This Zhang Yimou epic is a curious hybrid of the bad and the beautiful. For the first hour it’s such a hammy melodrama that you wonder why no-one’s had a word with him. It’s beautiful to look at, if course. He’s a master of composition and movement. But the palace-intrigue plot is uninteresting and there’s nothing to look at but interiors with talking heads. It’s filmed in striking monochrome with odd flashes of muted colour, such as flesh tones, but this can’t sustain interest on its own.
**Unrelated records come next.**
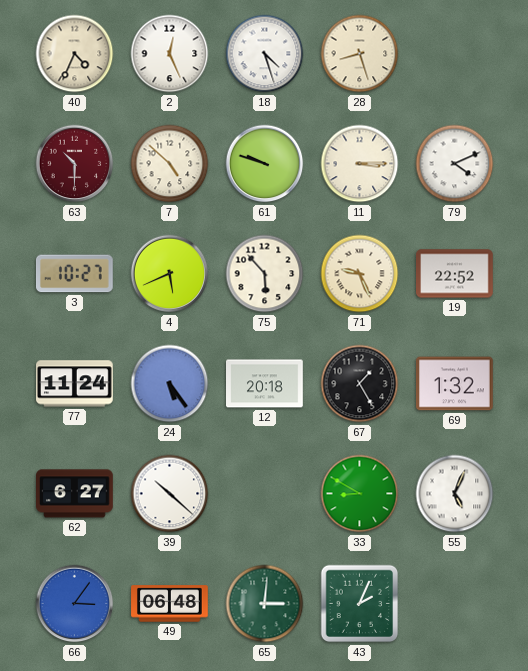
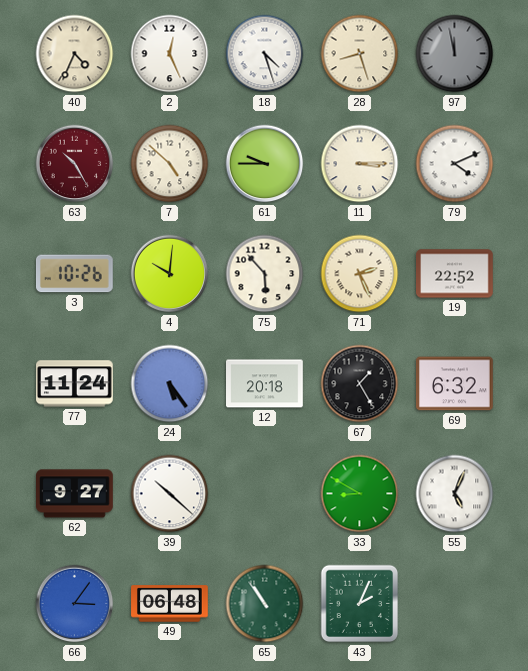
97: none -> 11:58
63: 10:30 -> 10:25
61: 9:48 -> 9:45
3: 10:27 -> 10:26
4: 5:41 -> 10:01
71: 9:26 -> 2:26
69: 1:32 -> 6:32
62: 6:27 -> 9:27
65: 3:01 -> 10:54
But fast forward to 63 minutes and you reach a dynamic battle sequence set in a walled city on the edge of a deep gorge. The main weapons of choice are umbrellas made of sharp blades. There are some jaw-dropping scenes here that are like nothing you’ve ever seen before, even in a Kurasawa film. It even reminds you of Kurasawa’s Seven Samurai because the whole battle is filmed in torrential rain. It’s a spectacular cinematic vision. If only the remainder of the film could match this it would be a masterpiece, but after the battle it’s back to interior melodrama. If you have any interest in film at all, however, it’s worth watching for that central 20min sequence.
I began watching it in Madorin with English subtitles but they shot by too quickly so i watched the film with English dub. it was a mistake. The dubbing is very poor quality with ridiculous American accents. The first half of the film plods by, great costumes but hammy drama. towards the end of the film we have some beautiful imagery of sweeping mountains,, dark craggy valleys, armies sweeping into attack, rain, and an interplay between music and black and white and elemental forces. By this point one did not really care. I really wanted to like it, but could not.
Not the best of choices!
I firmly believe that this film was simply trying too hard to be a 'Crouching Tiger Hidden Dragon' type of show.
It failed miserably!
We watched an hour of this and finally gave up as the action was poorly directed and the actors themselves were struggling!